>>
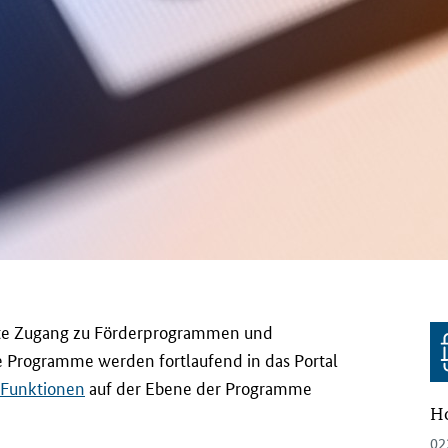
gste Zugang zu Förderprogrammen und
 Programme werden fortlaufend in das Portal
 Funktionen
auf der Ebene der Programme
Ho
02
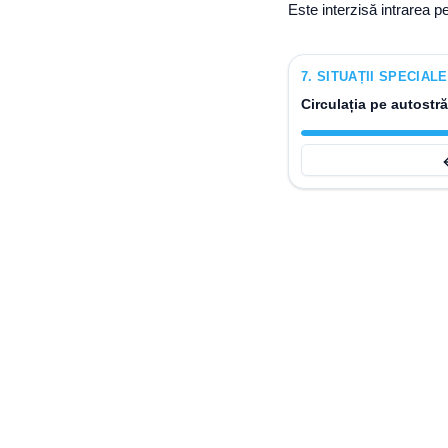
Este interzisă intrarea 
7
.
SITUAȚII SPECIAL
Circulația pe autostră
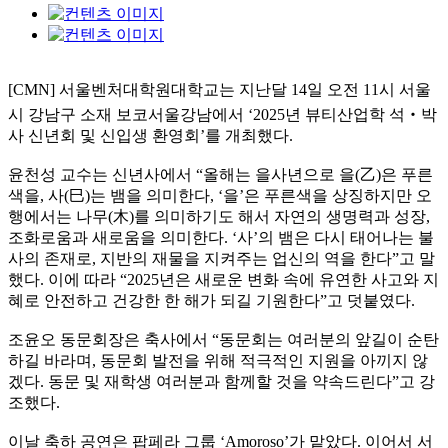
[CMN] 서울벤처대학원대학교는 지난달 14일 오전 11시 서울
시 강남구 소재 보코서울강남에서 ‘2025년 뷰티산업학 석‧박
사 신년회 및 신입생 환영회’를 개최했다.
윤천성 교수는 신년사에서 “올해는 을사년으로 을(乙)은 푸른
색을, 사(巳)는 뱀을 의미한다, ‘을’은 푸른색을 상징하지만 오
행에서는 나무(木)를 의미하기도 해서 자연의 생명력과 성장,
조화로움과 새로움을 의미한다. ‘사’의 뱀은 다시 태어나는 불
사의 존재로, 지반의 재물을 지켜주는 업신의 역을 한다”고 말
했다. 이에 따라 “2025년은 새로운 변화 속에 유연한 사고와 지
혜로 안전하고 건강한 한 해가 되길 기원한다”고 덧붙였다.
조윤오 동문회장은 축사에서 “동문회는 여러분의 앞길이 순탄
하길 바라며, 동문회 발전을 위해 적극적인 지원을 아끼지 않
겠다. 동문 및 재학생 여러분과 함께할 것을 약속드린다”고 강
조했다.
이날 축하 공연은 팝페라 그룹 ‘Amoroso’가 맡았다. 이어서 서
<<
Problem to solve —
In the entries above, identify every line with the word "의미한다". Copy those lines.

Reply —
색을, 사(巳)는 뱀을 의미한다, ‘을’은 푸른색을 상징하지만 오
조화로움과 새로움을 의미한다. ‘사’의 뱀은 다시 태어나는 불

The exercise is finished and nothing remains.